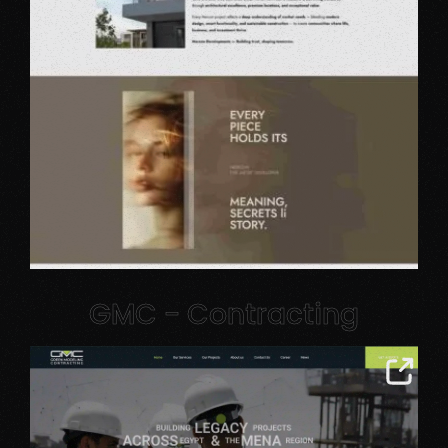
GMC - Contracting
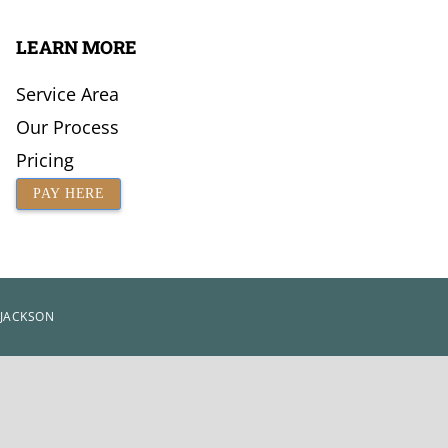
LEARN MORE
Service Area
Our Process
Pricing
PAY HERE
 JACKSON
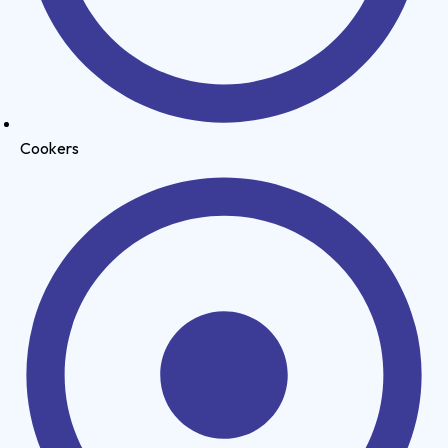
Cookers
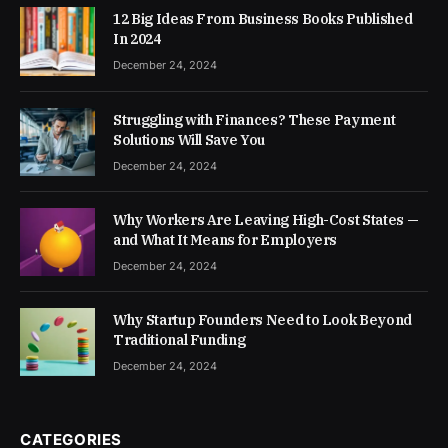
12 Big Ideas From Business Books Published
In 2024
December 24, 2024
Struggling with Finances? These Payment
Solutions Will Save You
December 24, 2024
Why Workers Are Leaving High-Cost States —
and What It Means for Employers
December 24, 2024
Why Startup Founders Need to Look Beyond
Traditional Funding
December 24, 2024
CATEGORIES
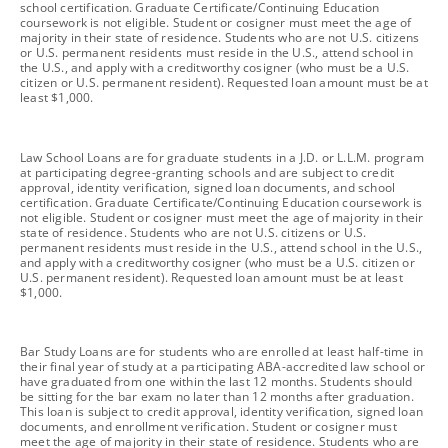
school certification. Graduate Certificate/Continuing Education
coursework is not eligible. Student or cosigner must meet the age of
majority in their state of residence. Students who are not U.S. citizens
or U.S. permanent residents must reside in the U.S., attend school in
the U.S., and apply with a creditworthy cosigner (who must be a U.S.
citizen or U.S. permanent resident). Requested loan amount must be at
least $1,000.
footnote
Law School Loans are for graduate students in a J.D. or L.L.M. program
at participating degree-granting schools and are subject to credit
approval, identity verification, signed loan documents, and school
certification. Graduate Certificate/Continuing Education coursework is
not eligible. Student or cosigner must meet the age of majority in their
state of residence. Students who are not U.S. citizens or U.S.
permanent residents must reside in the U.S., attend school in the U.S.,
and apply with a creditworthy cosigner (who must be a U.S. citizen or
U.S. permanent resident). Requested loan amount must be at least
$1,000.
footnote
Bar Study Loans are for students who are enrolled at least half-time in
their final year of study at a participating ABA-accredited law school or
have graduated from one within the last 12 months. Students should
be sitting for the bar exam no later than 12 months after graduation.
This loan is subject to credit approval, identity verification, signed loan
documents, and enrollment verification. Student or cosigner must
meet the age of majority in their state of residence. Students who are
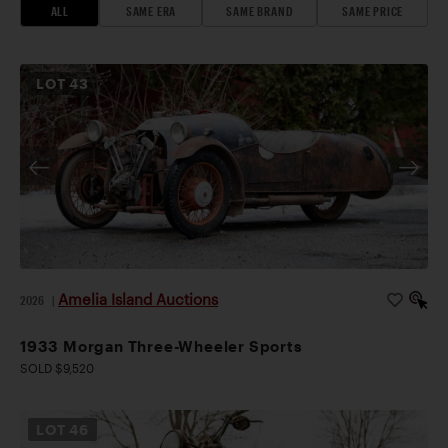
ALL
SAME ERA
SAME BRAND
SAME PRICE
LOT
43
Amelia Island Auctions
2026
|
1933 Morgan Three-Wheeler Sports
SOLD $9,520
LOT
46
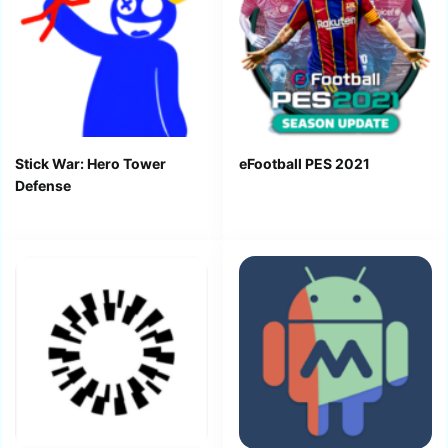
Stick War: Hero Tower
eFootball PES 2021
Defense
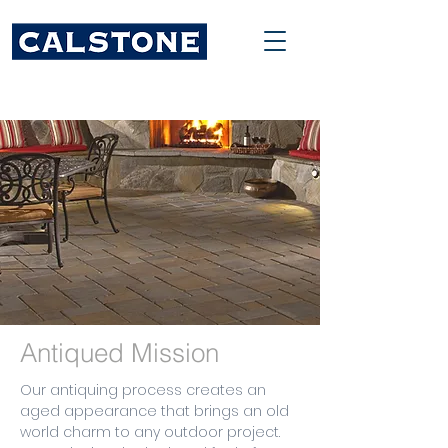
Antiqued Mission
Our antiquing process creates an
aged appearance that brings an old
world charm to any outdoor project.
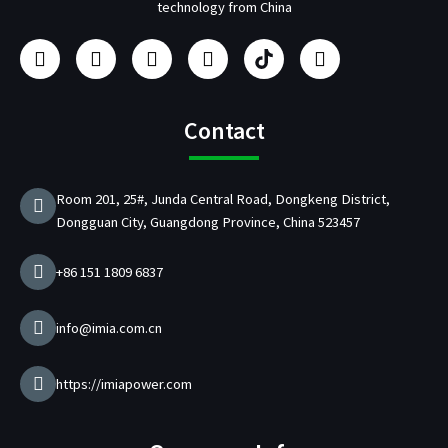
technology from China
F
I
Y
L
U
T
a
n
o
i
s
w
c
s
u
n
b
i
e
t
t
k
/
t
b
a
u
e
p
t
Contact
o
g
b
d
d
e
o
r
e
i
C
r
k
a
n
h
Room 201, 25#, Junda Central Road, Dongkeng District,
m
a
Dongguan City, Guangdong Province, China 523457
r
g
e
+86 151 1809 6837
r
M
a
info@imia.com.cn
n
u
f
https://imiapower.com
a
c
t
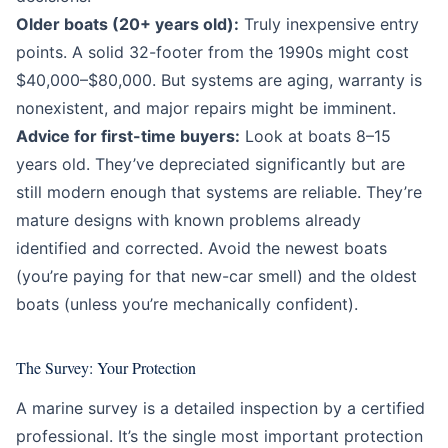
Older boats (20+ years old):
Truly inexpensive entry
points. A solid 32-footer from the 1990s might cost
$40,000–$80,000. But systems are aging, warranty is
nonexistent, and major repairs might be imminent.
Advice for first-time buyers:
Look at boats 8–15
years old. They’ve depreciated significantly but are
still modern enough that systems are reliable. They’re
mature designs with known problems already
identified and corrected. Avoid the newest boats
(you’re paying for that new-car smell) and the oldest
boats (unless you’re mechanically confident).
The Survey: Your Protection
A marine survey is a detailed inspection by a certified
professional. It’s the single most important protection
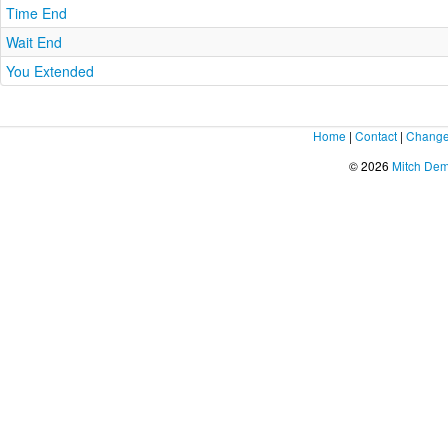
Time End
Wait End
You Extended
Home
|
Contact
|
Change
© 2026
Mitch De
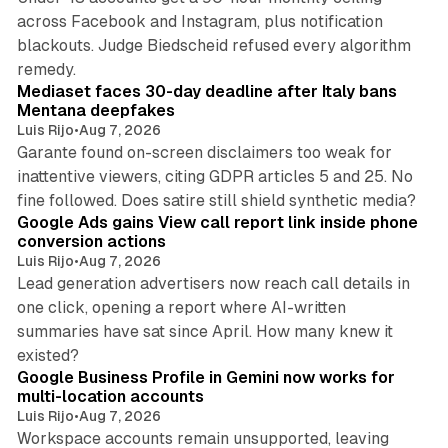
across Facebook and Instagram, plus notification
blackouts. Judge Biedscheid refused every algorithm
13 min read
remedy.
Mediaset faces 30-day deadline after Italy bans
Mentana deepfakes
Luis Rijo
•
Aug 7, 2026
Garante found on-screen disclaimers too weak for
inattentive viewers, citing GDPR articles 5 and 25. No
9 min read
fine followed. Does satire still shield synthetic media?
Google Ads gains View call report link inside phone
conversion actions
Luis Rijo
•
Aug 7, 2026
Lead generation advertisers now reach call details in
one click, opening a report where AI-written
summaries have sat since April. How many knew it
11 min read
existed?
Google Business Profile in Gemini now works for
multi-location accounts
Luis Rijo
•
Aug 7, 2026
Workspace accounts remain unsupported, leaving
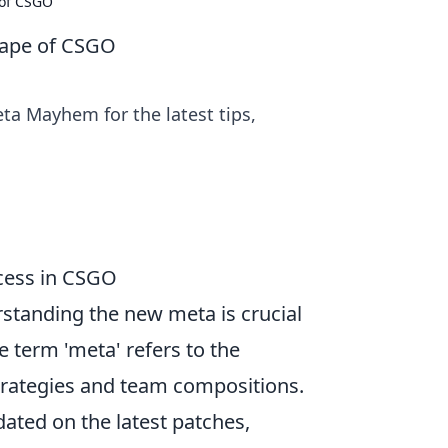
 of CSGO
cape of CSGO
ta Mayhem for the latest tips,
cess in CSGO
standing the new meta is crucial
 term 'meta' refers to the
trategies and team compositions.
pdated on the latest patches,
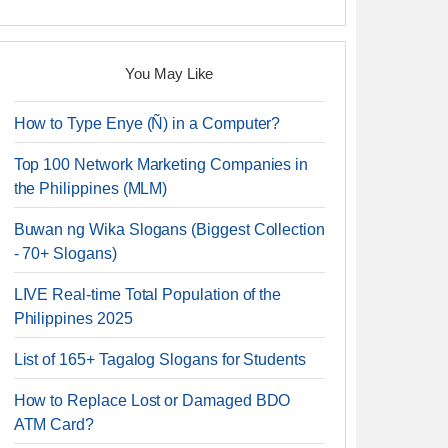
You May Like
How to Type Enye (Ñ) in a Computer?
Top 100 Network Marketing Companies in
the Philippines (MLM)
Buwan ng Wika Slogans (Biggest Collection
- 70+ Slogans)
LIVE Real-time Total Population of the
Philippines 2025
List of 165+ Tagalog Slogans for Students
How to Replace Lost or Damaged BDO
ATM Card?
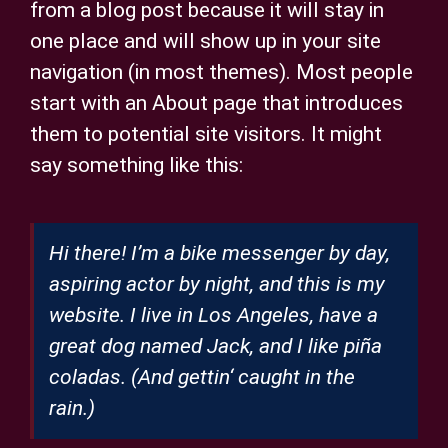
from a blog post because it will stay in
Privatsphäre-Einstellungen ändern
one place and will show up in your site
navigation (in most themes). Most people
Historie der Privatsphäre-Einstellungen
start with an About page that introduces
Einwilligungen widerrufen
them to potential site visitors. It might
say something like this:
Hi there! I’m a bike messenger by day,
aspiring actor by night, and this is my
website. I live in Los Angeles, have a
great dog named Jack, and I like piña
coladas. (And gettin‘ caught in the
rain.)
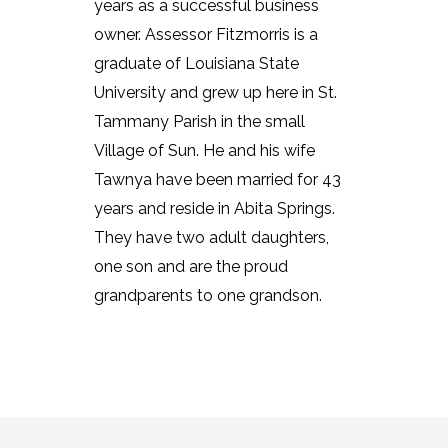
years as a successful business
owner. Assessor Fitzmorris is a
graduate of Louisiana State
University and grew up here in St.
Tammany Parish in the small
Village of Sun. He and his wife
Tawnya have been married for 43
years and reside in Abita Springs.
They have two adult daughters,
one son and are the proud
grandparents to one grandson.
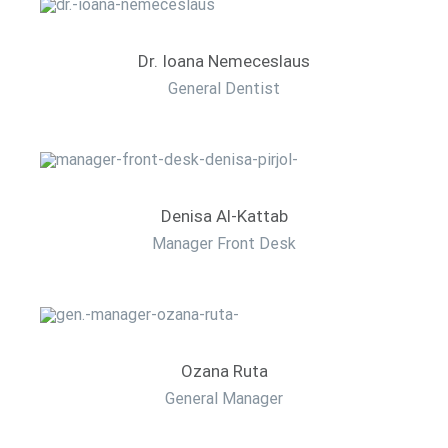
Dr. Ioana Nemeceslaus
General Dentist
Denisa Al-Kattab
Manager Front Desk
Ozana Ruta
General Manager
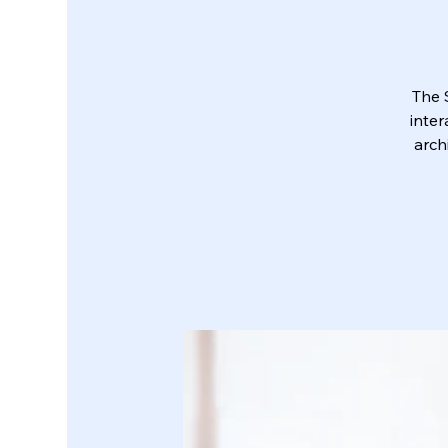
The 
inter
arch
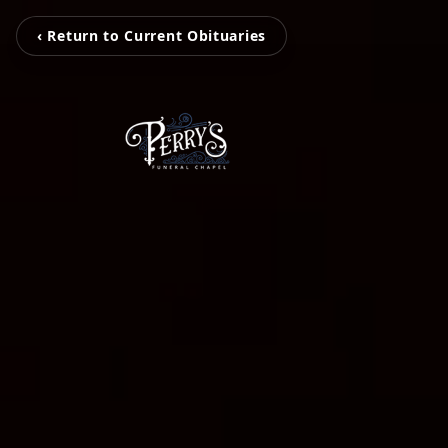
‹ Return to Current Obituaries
· · ·
Reproduce every record exactly; images stay out.

GMC - Contracting
LEARN MORE
Service Area
Our Process
Pricing
PAY HERE
 JACKSON
Cookers
12 Big Ideas From Business Books Published
In 2024
December 24, 2024
Struggling with Finances? These Payment
Solutions Will Save You
December 24, 2024
Why Workers Are Leaving High-Cost States —
and What It Means for Employers
December 24, 2024
Why Startup Founders Need to Look Beyond
Traditional Funding
December 24, 2024
CATEGORIES
school certification. Graduate Certificate/Continuing Education
coursework is not eligible. Student or cosigner must meet the age of
majority in their state of residence. Students who are not U.S. citizens
or U.S. permanent residents must reside in the U.S., attend school in
the U.S., and apply with a creditworthy cosigner (who must be a U.S.
citizen or U.S. permanent resident). Requested loan amount must be at
least $1,000.
footnote
Law School Loans are for graduate students in a J.D. or L.L.M. program
at participating degree-granting schools and are subject to credit
approval, identity verification, signed loan documents, and school
certification. Graduate Certificate/Continuing Education coursework is
not eligible. Student or cosigner must meet the age of majority in their
state of residence. Students who are not U.S. citizens or U.S.
permanent residents must reside in the U.S., attend school in the U.S.,
and apply with a creditworthy cosigner (who must be a U.S. citizen or
U.S. permanent resident). Requested loan amount must be at least
$1,000.
footnote
Bar Study Loans are for students who are enrolled at least half-time in
their final year of study at a participating ABA-accredited law school or
have graduated from one within the last 12 months. Students should
be sitting for the bar exam no later than 12 months after graduation.
This loan is subject to credit approval, identity verification, signed loan
documents, and enrollment verification. Student or cosigner must
meet the age of majority in their state of residence. Students who are
ALL
SAME ERA
SAME BRAND
SAME PRICE
LOT
43
Amelia Island Auctions
2026
|
1933 Morgan Three-Wheeler Sports
SOLD $9,520
LOT
46
Stick War: Hero Tower
eFootball PES 2021
Defense
Antiqued Mission
Our antiquing process creates an
aged appearance that brings an old
world charm to any outdoor project.
technology from China
F
I
Y
L
U
T
a
n
o
i
s
w
c
s
u
n
b
i
e
t
t
k
/
t
b
a
u
e
p
t
Contact
o
g
b
d
d
e
o
r
e
i
C
r
k
a
n
h
Room 201, 25#, Junda Central Road, Dongkeng District,
m
a
Dongguan City, Guangdong Province, China 523457
r
g
e
+86 151 1809 6837
r
M
a
info@imia.com.cn
n
u
f
https://imiapower.com
a
c
t
Older boats (20+ years old):
Truly inexpensive entry
points. A solid 32-footer from the 1990s might cost
$40,000–$80,000. But systems are aging, warranty is
nonexistent, and major repairs might be imminent.
Advice for first-time buyers:
Look at boats 8–15
years old. They’ve depreciated significantly but are
still modern enough that systems are reliable. They’re
mature designs with known problems already
identified and corrected. Avoid the newest boats
(you’re paying for that new-car smell) and the oldest
boats (unless you’re mechanically confident).
The Survey: Your Protection
A marine survey is a detailed inspection by a certified
professional. It’s the single most important protection
Time End
Wait End
You Extended
Home
|
Contact
|
Change
© 2026
Mitch De
across Facebook and Instagram, plus notification
blackouts. Judge Biedscheid refused every algorithm
13 min read
remedy.
Mediaset faces 30-day deadline after Italy bans
Mentana deepfakes
Luis Rijo
•
Aug 7, 2026
Garante found on-screen disclaimers too weak for
inattentive viewers, citing GDPR articles 5 and 25. No
9 min read
fine followed. Does satire still shield synthetic media?
Google Ads gains View call report link inside phone
conversion actions
Luis Rijo
•
Aug 7, 2026
Lead generation advertisers now reach call details in
one click, opening a report where AI-written
summaries have sat since April. How many knew it
11 min read
existed?
Google Business Profile in Gemini now works for
multi-location accounts
Luis Rijo
•
Aug 7, 2026
Workspace accounts remain unsupported, leaving
 of CSGO
cape of CSGO
ta Mayhem for the latest tips,
cess in CSGO
standing the new meta is crucial
 term 'meta' refers to the
trategies and team compositions.
pdated on the latest patches,
You May Like
How to Type Enye (Ñ) in a Computer?
Top 100 Network Marketing Companies in
the Philippines (MLM)
Buwan ng Wika Slogans (Biggest Collection
- 70+ Slogans)
LIVE Real-time Total Population of the
Philippines 2025
List of 165+ Tagalog Slogans for Students
How to Replace Lost or Damaged BDO
ATM Card?
from a blog post because it will stay in
Privatsphäre-Einstellungen ändern
one place and will show up in your site
navigation (in most themes). Most people
Historie der Privatsphäre-Einstellungen
start with an About page that introduces
Einwilligungen widerrufen
them to potential site visitors. It might
say something like this:
Hi there! I’m a bike messenger by day,
aspiring actor by night, and this is my
website. I live in Los Angeles, have a
great dog named Jack, and I like piña
coladas. (And gettin‘ caught in the
rain.)
years as a successful business
owner. Assessor Fitzmorris is a
graduate of Louisiana State
University and grew up here in St.
Tammany Parish in the small
Village of Sun. He and his wife
Tawnya have been married for 43
years and reside in Abita Springs.
They have two adult daughters,
one son and are the proud
grandparents to one grandson.
Dr. Ioana Nemeceslaus
General Dentist
Denisa Al-Kattab
Manager Front Desk
Ozana Ruta
General Manager
The 
inter
arch
‹ Return to Current Obituaries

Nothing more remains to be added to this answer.